The entire premise of the story can be summarized on page two, in the second paragraph. “With the first gray light he rose and left the boy sleeping and walked out to the road and squatted and studied the country to the south. Barren, silent, godless. He thought the month was October but he wasn’t sure. He hadn’t kept a calendar for years. They were moving south. There’d be no surviving winter here.”

Even though you can pick up the tidbits of information that they are sleeping on the side of a road, living in a world where calendars hadn’t been in use for years and that they needed to get south before winter arrived – you have no idea and aren’t anywhere near prepared for the dips and turns that this roller-coaster of a book has in store. Intermittent flashbacks serve to build more of an understanding of the relationship between the father and son while leaving the origins the events that brought the world to this desolate stage shrouded in as much of a mystery as the world itself has become covered in soot and ash.

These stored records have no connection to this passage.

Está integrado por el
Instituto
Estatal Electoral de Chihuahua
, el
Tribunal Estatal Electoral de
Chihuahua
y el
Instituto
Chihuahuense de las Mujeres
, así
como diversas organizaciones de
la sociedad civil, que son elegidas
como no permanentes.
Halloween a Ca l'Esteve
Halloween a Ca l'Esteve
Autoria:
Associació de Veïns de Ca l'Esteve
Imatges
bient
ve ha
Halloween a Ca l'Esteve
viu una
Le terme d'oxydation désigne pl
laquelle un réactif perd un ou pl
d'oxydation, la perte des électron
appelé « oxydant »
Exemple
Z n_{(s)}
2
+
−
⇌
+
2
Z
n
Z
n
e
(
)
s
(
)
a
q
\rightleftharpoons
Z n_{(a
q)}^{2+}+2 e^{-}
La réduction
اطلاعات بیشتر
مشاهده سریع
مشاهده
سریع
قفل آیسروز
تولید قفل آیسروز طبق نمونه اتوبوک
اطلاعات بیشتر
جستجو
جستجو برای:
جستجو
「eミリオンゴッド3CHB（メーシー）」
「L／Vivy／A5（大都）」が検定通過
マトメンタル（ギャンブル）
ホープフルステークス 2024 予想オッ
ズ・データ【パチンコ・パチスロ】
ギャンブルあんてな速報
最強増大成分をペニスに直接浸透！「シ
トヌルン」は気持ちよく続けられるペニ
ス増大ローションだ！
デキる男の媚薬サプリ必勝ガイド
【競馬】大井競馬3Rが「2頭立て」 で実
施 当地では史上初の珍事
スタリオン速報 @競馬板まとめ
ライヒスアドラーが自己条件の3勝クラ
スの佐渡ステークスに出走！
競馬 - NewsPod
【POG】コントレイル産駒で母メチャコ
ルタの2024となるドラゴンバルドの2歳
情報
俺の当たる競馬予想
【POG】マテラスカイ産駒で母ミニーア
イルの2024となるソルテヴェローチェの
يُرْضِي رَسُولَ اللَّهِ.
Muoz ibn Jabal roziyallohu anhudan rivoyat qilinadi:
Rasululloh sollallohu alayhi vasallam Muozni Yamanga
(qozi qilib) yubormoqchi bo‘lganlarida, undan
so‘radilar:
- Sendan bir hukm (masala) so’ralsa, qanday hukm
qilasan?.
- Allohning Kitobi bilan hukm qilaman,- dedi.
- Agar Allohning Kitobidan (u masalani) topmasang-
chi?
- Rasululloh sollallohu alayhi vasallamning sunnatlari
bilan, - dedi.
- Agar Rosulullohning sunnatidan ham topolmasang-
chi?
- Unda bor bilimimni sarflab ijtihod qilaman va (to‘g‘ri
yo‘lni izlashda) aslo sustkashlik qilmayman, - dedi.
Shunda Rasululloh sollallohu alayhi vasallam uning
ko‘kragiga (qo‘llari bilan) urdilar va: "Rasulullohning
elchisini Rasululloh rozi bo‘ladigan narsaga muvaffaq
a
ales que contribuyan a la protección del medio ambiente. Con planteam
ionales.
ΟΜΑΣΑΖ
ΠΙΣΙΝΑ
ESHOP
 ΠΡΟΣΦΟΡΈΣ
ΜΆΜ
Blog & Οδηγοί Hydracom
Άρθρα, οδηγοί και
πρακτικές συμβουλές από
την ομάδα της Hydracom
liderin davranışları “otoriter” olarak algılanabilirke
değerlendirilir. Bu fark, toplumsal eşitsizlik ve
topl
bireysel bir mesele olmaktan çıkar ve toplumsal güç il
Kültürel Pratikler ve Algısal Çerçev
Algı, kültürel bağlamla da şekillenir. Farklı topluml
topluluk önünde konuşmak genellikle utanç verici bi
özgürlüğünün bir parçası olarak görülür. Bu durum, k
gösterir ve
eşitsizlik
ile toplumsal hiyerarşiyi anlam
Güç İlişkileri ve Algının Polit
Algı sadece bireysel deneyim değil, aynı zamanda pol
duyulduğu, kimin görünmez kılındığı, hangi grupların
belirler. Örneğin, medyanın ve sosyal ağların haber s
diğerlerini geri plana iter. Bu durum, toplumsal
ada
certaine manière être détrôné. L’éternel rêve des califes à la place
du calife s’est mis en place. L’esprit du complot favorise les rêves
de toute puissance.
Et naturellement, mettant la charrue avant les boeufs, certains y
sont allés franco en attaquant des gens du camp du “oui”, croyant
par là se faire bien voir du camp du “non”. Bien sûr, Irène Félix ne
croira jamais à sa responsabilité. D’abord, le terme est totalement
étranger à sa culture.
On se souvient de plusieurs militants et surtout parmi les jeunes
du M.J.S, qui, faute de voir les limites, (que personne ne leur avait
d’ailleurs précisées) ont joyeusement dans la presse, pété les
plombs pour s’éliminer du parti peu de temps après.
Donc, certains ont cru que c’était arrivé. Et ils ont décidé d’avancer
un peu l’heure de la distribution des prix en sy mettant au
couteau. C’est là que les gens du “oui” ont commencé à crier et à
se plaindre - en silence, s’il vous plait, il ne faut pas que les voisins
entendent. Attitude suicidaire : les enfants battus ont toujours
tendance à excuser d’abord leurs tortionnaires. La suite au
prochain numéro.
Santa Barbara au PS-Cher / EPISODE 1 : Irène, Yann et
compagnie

The boy is so young that he has never know any other world than the horrible world that he is in, so the father tells him stories of how they are the “good guys” who are carrying “the fire” in an effort to make it seem like all of their experiences on the road are worthwhile. They must always stay vigilant of the potential dangers around them. They must always continue to move forward.

The 241 pages of the book flew past me in two days as my eyes nervously moved from word to word and page to page in a bid to somehow keep the almost certain doom of the main characters at bay, the impact of this book has already managed to stick with me for a considerably longer amount of time. The cadence of the writing – which is mostly broken up into small quick moving paragraphs – drew me in and kept me at the edge of my seat and I am really glad that I read it.

While not for the faint of heart, I would highly recommend Cormac McCarthy’s “The Road” to anyone wanting a tense story that they will continue to think and possibly worry about long after they have finished.

Thank you to Random House for telling me how to write a “Classic format” book report. Maybe for my next report I will choose the “Collage format” or perhaps the “Interview” – who knows?!

2 replies
  1. bobo
    bobo says:

    Hey, that was a good book report. Can I turn it in to my English teacher tomorrow? I really need an A. BTW, how does the book end; did they meet doom and gloom?

  2. bumpercar
    bumpercar says:

    doom was indeed met – friend bobo . . . but fortunately for everyone involved gloom actually wasn't able to make it (mostly – rumor has it – because of a particularly nasty case of the gout).

    that is all that i can honorably say of the ending – but with that – i do feel at liberty to give you this bit of advice – when writing book reports read the first, the mostest middle(est) and last pages – and – with a smidge of luck – your book report will turn out stupendously.